Not Afraid

196 10 7
                                    

2019

The temptation was strong. In fact it was too strong. Social media was an evil, evil thing at times but sometimes resistance was futile.

After Steph had helped her lug her belongings, essentially the contents of her dorm room, into the pool house she'd left Laine alone to settle in. In total contrast with the main house the pool house appeared to be completely furnished. It made Laine think of a luxury hotel suite that she and her mother had once stayed in for a couple of days in Los Angeles.

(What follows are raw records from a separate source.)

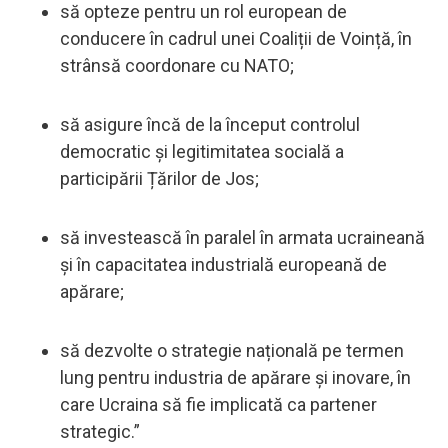
să opteze pentru un rol european de
conducere în cadrul unei Coaliții de Voință, în
strânsă coordonare cu NATO;
să asigure încă de la început controlul
democratic și legitimitatea socială a
participării Țărilor de Jos;
să investească în paralel în armata ucraineană
și în capacitatea industrială europeană de
apărare;
să dezvolte o strategie națională pe termen
lung pentru industria de apărare și inovare, în
care Ucraina să fie implicată ca partener
strategic.”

At one end of the room an enormous bed was tucked into a niche where filmy white curtains could be drawn to seclude the bed. At the other end of the room a massive bathroom with a shower that at a conservative estimate could fit four people was located behind a glamourous kitchenette and wet bar of dark oak and black marble. The only solid walls in the frontage facing the pool were the ones beside the bedroom niche and the bathroom along with a fireplace that sat dead centre between the massive doors that slid back on top of each other. Above the fireplace was a huge television and in front of it was a nubby grey sectional sofa that looked as though it would stand up to Steph's kid and dog friendly criteria admirably. There was no need to wonder why the fireplace had been placed on the wall facing the pool rather than the solid wall at the back because it was replicated on the expansive terrace that overlooked the pool. Comfortable looking outdoor furniture was laid out on the terrace just waiting for cocktail holding people to occupy.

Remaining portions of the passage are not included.